=== Begin Enclosure ===

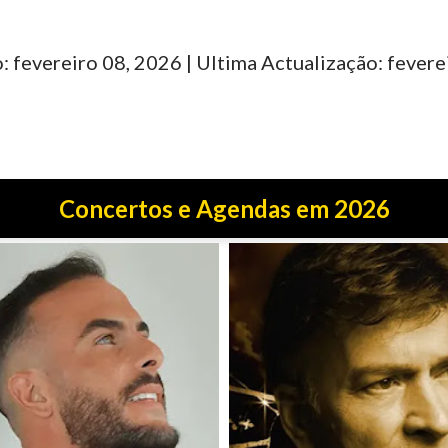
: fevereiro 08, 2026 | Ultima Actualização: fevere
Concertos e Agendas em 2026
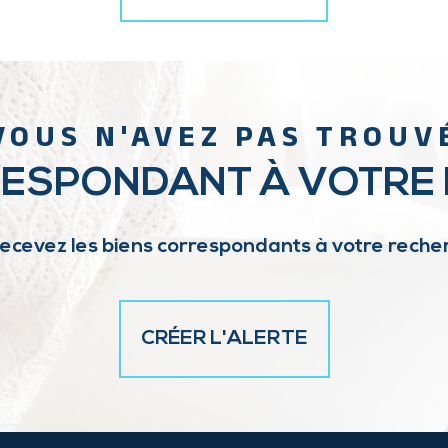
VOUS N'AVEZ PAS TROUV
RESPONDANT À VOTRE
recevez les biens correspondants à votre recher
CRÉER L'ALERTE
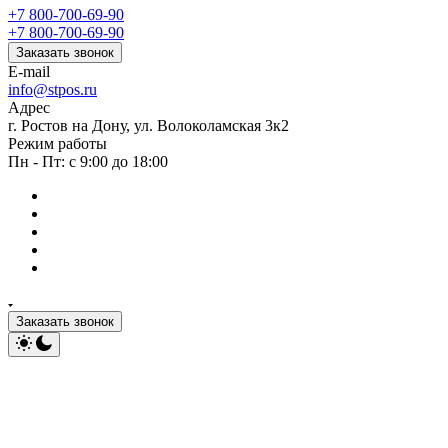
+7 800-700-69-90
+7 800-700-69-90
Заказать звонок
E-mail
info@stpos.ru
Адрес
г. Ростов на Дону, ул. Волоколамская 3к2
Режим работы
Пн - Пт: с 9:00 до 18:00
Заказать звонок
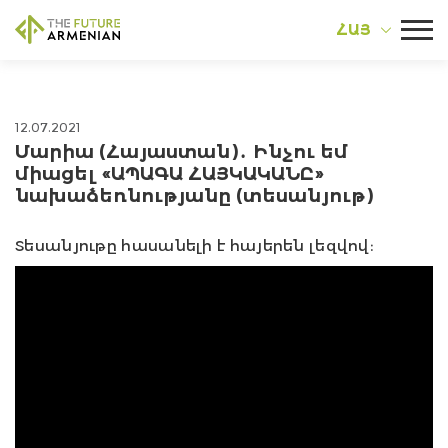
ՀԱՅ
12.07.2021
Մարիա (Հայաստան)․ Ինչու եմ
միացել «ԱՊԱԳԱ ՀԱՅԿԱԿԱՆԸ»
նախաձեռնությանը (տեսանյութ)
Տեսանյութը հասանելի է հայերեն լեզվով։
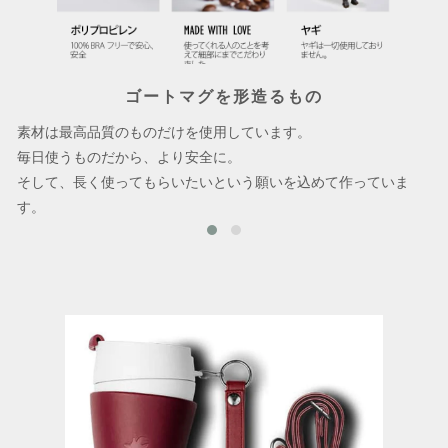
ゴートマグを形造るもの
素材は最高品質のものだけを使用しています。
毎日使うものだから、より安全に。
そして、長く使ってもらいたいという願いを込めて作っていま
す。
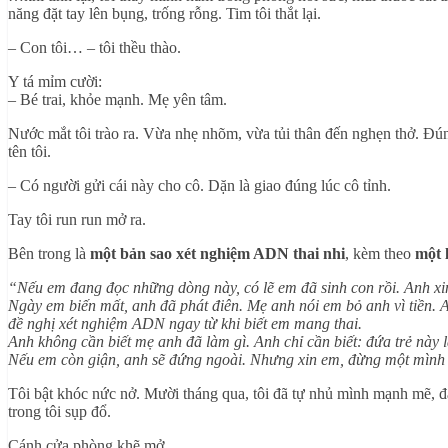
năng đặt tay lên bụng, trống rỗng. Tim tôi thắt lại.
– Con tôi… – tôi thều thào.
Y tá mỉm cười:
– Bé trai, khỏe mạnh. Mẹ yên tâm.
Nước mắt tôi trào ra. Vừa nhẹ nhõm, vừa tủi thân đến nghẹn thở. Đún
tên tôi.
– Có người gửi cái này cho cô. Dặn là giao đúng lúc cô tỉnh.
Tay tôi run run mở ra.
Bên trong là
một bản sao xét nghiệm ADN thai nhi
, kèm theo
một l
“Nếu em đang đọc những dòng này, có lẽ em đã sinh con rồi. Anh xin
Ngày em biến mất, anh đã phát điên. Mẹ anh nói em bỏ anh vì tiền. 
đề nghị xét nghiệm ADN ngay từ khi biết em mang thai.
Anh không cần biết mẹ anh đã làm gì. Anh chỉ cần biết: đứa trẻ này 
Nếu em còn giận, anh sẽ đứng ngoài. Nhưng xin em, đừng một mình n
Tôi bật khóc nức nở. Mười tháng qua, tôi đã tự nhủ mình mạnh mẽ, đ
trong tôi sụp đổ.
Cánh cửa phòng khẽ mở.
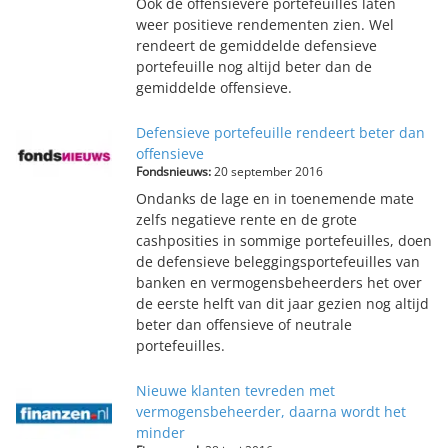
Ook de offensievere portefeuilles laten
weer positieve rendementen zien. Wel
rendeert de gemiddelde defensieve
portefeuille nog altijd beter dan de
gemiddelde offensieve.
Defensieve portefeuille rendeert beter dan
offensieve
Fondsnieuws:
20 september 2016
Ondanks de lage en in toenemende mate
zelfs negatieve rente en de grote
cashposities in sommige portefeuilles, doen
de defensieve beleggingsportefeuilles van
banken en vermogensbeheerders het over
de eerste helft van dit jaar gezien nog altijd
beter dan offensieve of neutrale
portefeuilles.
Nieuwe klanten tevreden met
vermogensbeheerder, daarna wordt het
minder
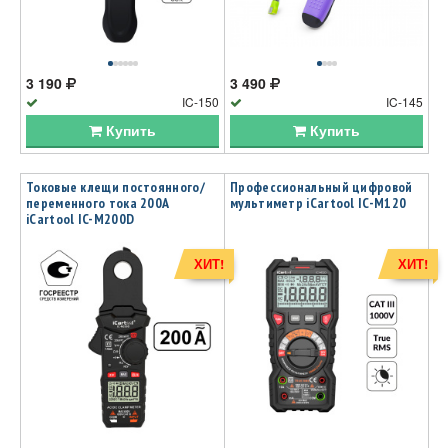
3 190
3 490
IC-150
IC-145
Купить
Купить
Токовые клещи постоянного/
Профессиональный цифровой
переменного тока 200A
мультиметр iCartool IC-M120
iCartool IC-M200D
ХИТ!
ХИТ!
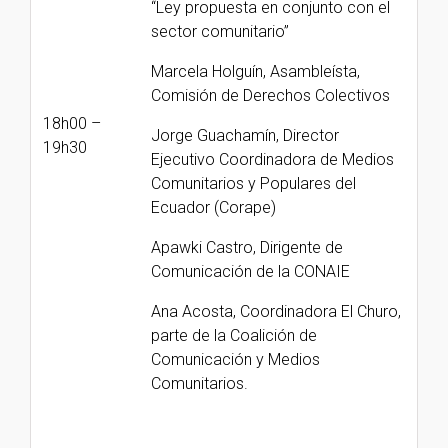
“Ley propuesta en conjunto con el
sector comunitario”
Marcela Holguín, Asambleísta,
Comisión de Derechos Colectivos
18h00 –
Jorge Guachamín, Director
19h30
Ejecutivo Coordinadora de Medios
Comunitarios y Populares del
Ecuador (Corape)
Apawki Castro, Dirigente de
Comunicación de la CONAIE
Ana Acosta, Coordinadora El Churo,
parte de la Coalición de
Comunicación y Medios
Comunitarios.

=== End Enclosure ===
=== Begin Enclosure ===

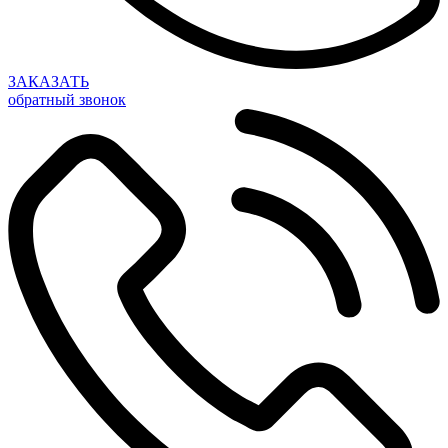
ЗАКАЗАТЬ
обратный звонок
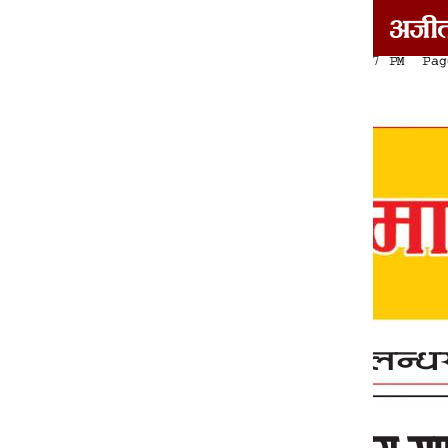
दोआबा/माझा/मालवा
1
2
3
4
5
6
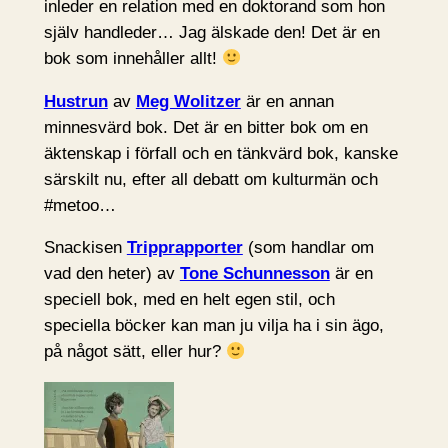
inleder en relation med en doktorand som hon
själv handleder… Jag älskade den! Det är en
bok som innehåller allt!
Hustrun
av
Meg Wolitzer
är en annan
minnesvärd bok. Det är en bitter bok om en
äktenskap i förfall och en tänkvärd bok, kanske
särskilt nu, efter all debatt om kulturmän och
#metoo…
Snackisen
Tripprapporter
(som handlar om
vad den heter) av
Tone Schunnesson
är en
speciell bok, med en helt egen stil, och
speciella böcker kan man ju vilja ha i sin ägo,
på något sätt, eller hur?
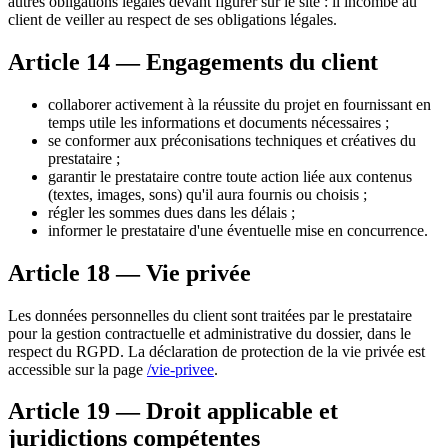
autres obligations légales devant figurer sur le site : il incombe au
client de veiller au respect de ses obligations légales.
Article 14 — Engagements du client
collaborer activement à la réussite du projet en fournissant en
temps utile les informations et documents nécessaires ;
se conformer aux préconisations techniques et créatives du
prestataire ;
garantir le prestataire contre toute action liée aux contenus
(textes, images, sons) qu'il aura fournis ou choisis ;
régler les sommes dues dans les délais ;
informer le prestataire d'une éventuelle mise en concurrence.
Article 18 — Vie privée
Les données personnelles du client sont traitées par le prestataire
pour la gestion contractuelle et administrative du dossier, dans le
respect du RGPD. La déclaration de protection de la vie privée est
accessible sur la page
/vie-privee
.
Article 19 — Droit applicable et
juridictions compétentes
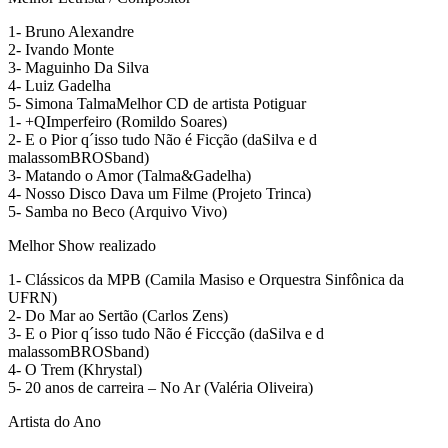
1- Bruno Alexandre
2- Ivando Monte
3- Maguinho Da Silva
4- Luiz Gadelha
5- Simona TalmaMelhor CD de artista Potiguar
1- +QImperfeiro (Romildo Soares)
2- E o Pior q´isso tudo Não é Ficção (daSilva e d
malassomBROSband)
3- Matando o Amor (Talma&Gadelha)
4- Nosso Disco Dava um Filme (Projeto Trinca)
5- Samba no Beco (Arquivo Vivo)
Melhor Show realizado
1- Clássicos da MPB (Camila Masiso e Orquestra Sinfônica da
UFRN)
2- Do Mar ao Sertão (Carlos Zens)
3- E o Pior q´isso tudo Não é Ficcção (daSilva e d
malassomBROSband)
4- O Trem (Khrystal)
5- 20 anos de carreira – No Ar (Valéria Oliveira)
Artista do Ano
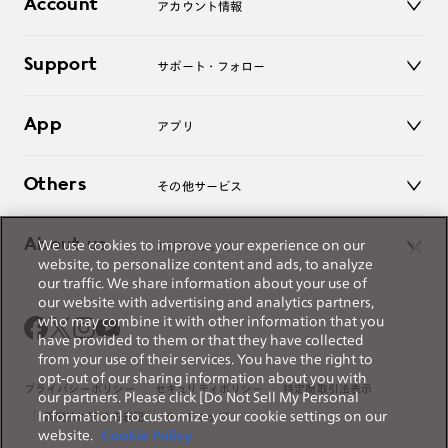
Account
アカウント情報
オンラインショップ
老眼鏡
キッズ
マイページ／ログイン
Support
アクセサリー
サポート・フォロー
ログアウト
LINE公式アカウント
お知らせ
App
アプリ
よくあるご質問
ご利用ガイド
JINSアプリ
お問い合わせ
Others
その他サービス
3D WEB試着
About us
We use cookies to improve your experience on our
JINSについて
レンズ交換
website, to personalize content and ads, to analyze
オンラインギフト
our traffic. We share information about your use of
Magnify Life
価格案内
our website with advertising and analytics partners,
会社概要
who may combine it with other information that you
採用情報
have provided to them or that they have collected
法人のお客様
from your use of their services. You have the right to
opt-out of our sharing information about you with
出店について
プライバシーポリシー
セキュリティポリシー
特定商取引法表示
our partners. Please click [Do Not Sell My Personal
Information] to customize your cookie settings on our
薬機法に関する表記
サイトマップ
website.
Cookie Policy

=== End Enclosure ===
=== Begin Enclosure ===

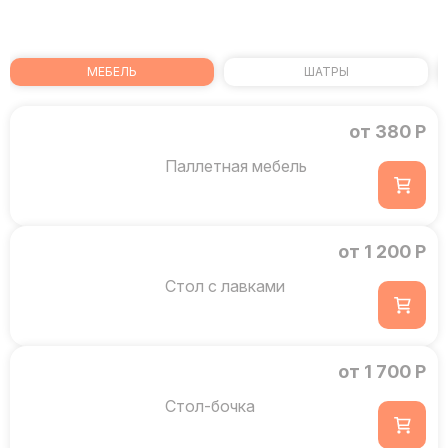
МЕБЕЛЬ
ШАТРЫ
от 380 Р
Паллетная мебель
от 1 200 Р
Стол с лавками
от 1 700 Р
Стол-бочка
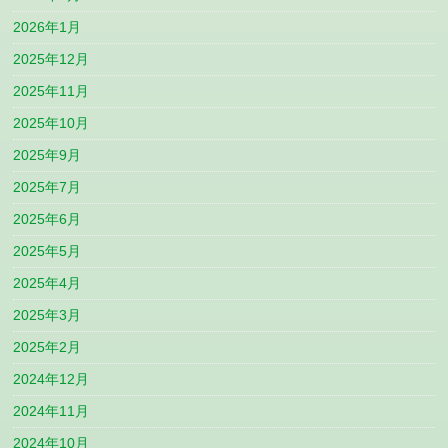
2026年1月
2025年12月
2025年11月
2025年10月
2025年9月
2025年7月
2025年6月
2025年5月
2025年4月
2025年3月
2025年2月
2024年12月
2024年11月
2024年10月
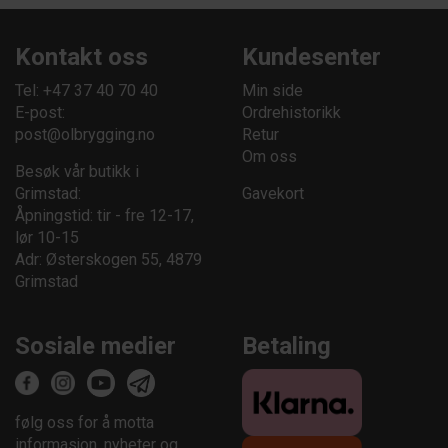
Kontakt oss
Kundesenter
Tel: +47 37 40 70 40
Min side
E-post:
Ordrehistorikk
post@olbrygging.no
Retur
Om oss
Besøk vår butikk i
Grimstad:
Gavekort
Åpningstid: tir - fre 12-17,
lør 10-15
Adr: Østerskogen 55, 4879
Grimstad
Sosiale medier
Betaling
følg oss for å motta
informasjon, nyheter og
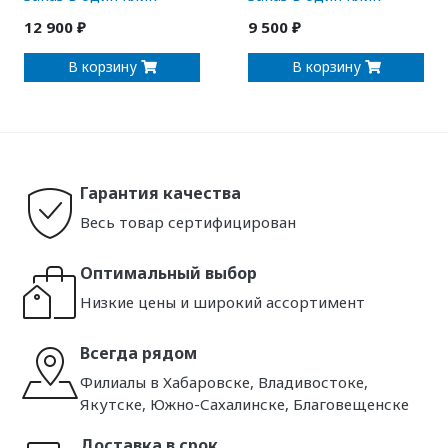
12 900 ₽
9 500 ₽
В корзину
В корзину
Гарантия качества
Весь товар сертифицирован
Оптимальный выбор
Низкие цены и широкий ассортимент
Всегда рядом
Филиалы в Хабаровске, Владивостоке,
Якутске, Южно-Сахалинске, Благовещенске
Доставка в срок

=== End Enclosure ===

= WORK REQUEST =
Look over the entries above. Copy every line that contains the word "iCartool".

= ANSWER FOR THE TASK =
мультиметр iCartool IC-M120
iCartool IC-M200D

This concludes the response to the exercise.